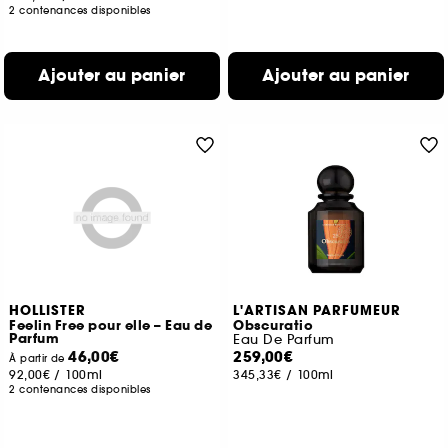
2 contenances disponibles
Ajouter au panier
Ajouter au panier
HOLLISTER
L'ARTISAN PARFUMEUR
Feelin Free pour elle – Eau de
Obscuratio
Parfum
Eau De Parfum
46,00€
259,00€
À partir de
92,00€
/
100ml
345,33€
/
100ml
2 contenances disponibles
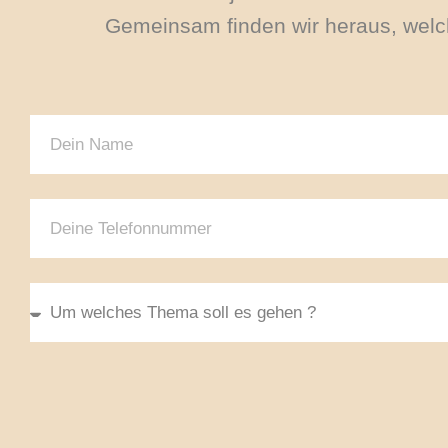
Gemeinsam finden wir heraus, welch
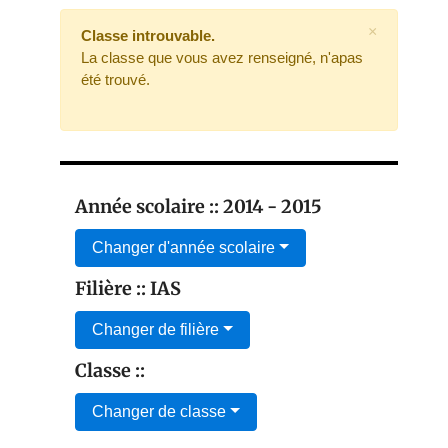
×
Classe introuvable.
La classe que vous avez renseigné, n'apas
été trouvé.
Année scolaire :: 2014 - 2015
Changer d'année scolaire
Filière :: IAS
Changer de filière
Classe ::
Changer de classe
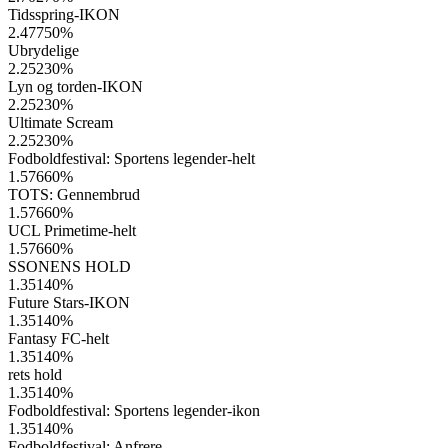
Tidsspring-IKON
2.47750
%
Ubrydelige
2.25230
%
Lyn og torden-IKON
2.25230
%
Ultimate Scream
2.25230
%
Fodboldfestival: Sportens legender-helt
1.57660
%
TOTS: Gennembrud
1.57660
%
UCL Primetime-helt
1.57660
%
SSONENS HOLD
1.35140
%
Future Stars-IKON
1.35140
%
Fantasy FC-helt
1.35140
%
rets hold
1.35140
%
Fodboldfestival: Sportens legender-ikon
1.35140
%
Fodboldfestival: Anfrere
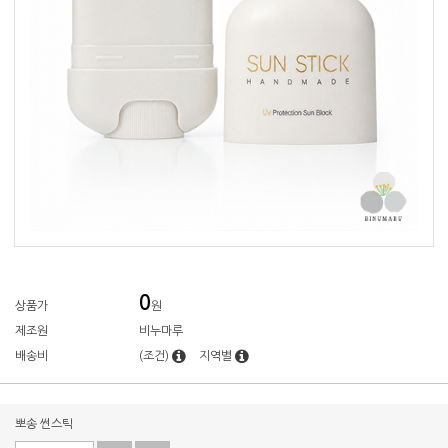
0
상품가
원
제조원
비누마루
배송비
(조건)
지역별
뽀송 썬스틱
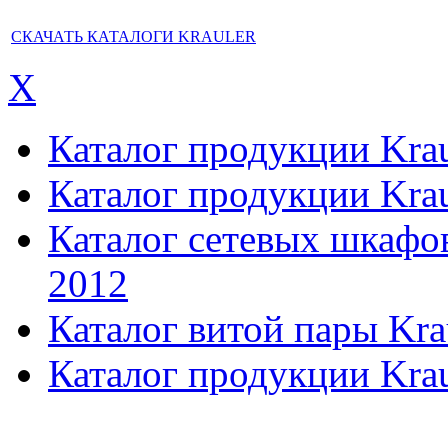
СКАЧАТЬ КАТАЛОГИ KRAULER
X
Каталог продукции Kraul
Каталог продукции Kraul
Каталог сетевых шкафов,
2012
Каталог витой пары Kra
Каталог продукции Krau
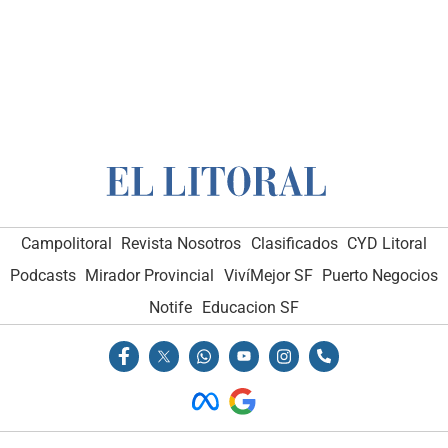
Campolitoral
Revista Nosotros
Clasificados
CYD Litoral
Podcasts
Mirador Provincial
VivíMejor SF
Puerto Negocios
Notife
Educacion SF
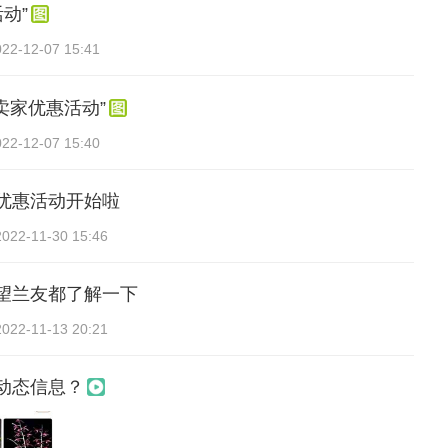
动”
022-12-07 15:41
卖家优惠活动”
022-12-07 15:40
优惠活动开始啦
2022-11-30 15:46
望兰友都了解一下
2022-11-13 20:21
动态信息？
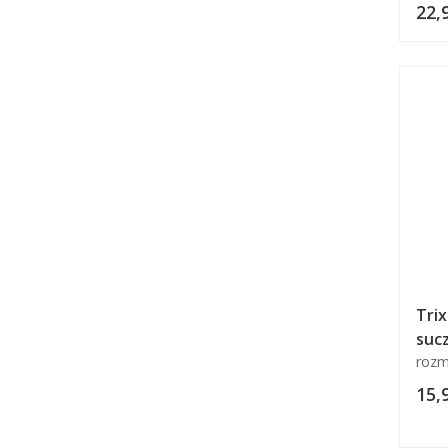
22,9
Trix
sucz
rozm
15,9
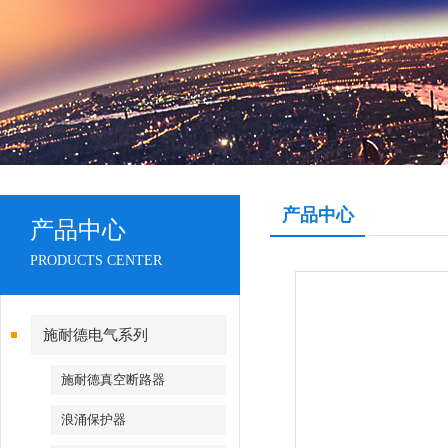
产品中心
产品中心
PRODUCTS CENTER
施耐德电气系列
施耐德真空断路器
浪涌保护器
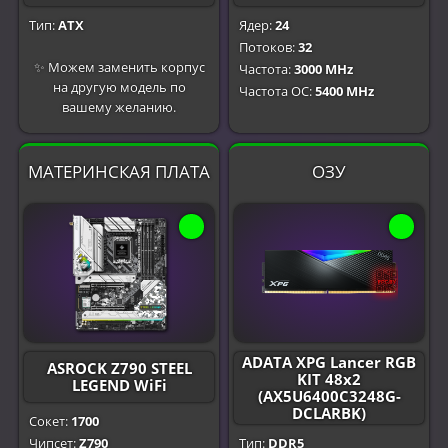
Тип:
ATX
Ядер:
24
Потоков:
32
✨ Можем заменить корпус
Частота:
3000 MHz
на другую модель по
Частота OC:
5400 MHz
вашему желанию.
МАТЕРИНСКАЯ ПЛАТА
ОЗУ
ADATA XPG Lancer RGB
ASROCK Z790 STEEL
KIT 48x2
LEGEND WiFi
(AX5U6400C3248G-
DCLARBK)
Сокет:
1700
Чипсет:
Z790
Тип:
DDR5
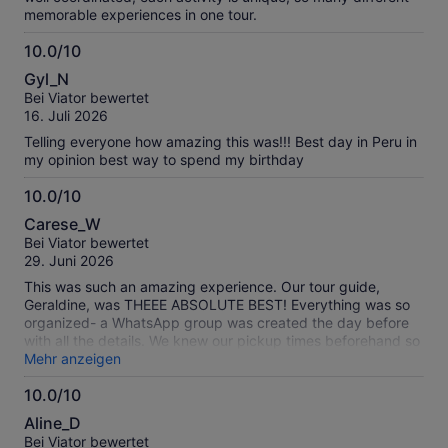
memorable experiences in one tour.
10.0/10
10.0
Gyl_N
von
Bei Viator bewertet
10
16. Juli 2026
Telling everyone how amazing this was!!! Best day in Peru in
my opinion best way to spend my birthday
10.0/10
10.0
Carese_W
von
Bei Viator bewertet
10
29. Juni 2026
This was such an amazing experience. Our tour guide,
Geraldine, was THEEE ABSOLUTE BEST! Everything was so
organized- a WhatsApp group was created the day before
with all the details. We knew our pickup times beforehand so
we could prepare, breakfast, lunch and dinner coordinations
Mehr anzeigen
were so seamless and she took videos of us sanboarding
10.0/10
down the dunes. To do all of that on an 18 hour tour is no
10.0
easy feat. The driver did an excellent job and the sunset
Aline_D
picnic at the end of the tour was the icing on the cake for us.
von
Bei Viator bewertet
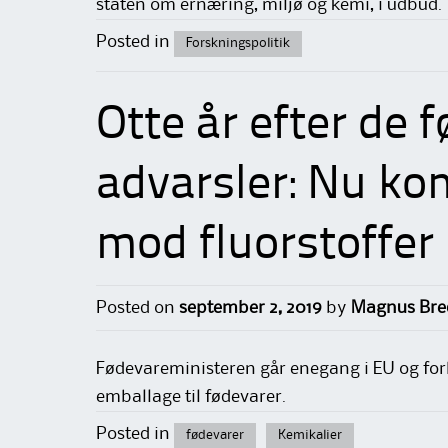
staten om ernæring, miljø og kemi, i udbud.
Posted in
Forskningspolitik
Otte år efter de f
advarsler: Nu k
mod fluorstoffer
Posted on
september 2, 2019
by
Magnus Bre
Fødevareministeren går enegang i EU og forb
emballage til fødevarer.
Posted in
fødevarer
Kemikalier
◆ ◆ ◆ ◆
Find the string "Sportens" in the listing and return every line that holds it.

Result below —
Fodboldfestival: Sportens legender-helt
Fodboldfestival: Sportens legender-ikon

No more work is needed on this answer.